Kim knew he would kill to have the knife.

"Lagasek!" Baxi barked angrily, edging closer. "Pandra vyth gwres?" His hands made small grasping movements.

Lagasek. It was the name they had given him. Starer.

Kim stood, then raised the knife high over his head. There was a gasp from the other members of the hunting party as they saw the weapon, then an excited chattering. Kim saw Baxi crouch, his muscles tensing, as if he suspected treachery.

Slowly, careful not to alarm Baxi, Kim lowered the blade and placed it on the ground between them. Then he crouched, making himself smaller than he was, and made a gesture with his hands, the palms open, denoting a gift.

Baxi stared at him a moment longer, the hairs bristling on his arms and at the back of his neck. Then he, too, crouched, a broad, toothless grin settling on his face. The chief was pleased. He reached out, taking Kim's gift gingerly by the handle, respecting the obvious sharpness of the blade.

Baxi lifted the weapon and held it high above his head. He glanced briefly at Kim, smiling broadly, generous now, then turned, looking back at his hunters, thrusting the knife time and again into the air, tilting his head back with each thrust and baying at the ceiling high above.

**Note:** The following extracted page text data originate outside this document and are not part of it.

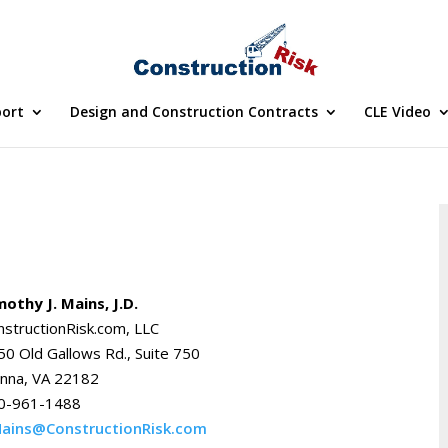
port
Design and Construction Contracts
CLE Video
mothy J. Mains, J.D.
nstructionRisk.com, LLC
50 Old Gallows Rd., Suite 750
enna, VA 22182
0-961-1488
ains@ConstructionRisk.com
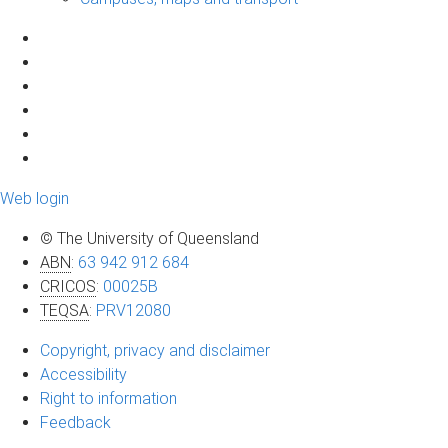
Web login
© The University of Queensland
ABN
:
63 942 912 684
CRICOS
:
00025B
TEQSA
:
PRV12080
Copyright, privacy and disclaimer
Accessibility
Right to information
Feedback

All about him in the almost-dark the hunters bayed and yelled. And from the hillsides and the valley below other groups took up the unearthly sound and echoed it back.

KIM SQUATTED at Ebor's side in the inner circle of the hunters, chewing a long, pale-fleshed lugworm and listening to the grunts, the moist, slopping sounds the men made as they ate, realizing he had never really noticed them before. He glanced about him, his eyes moving swiftly from face to face around the circle, looking for some outward sign of the change that had come to him, but there was nothing. Rotfoot had lost his woman in the raid, but now he sat there, on the low stone wall, contentedly chewing part of her thighbone, stripping it bare with his sharply pointed teeth. Others, too, were gnawing at the meat that Baxi had provided. A small heap of it lay there in the center of the circle, hacked into manageable pieces. Hands and feet were recognizable in the pile, but little else. The sharp knife had worked its magic of disguise. Besides, meat was meat, what-evet the source.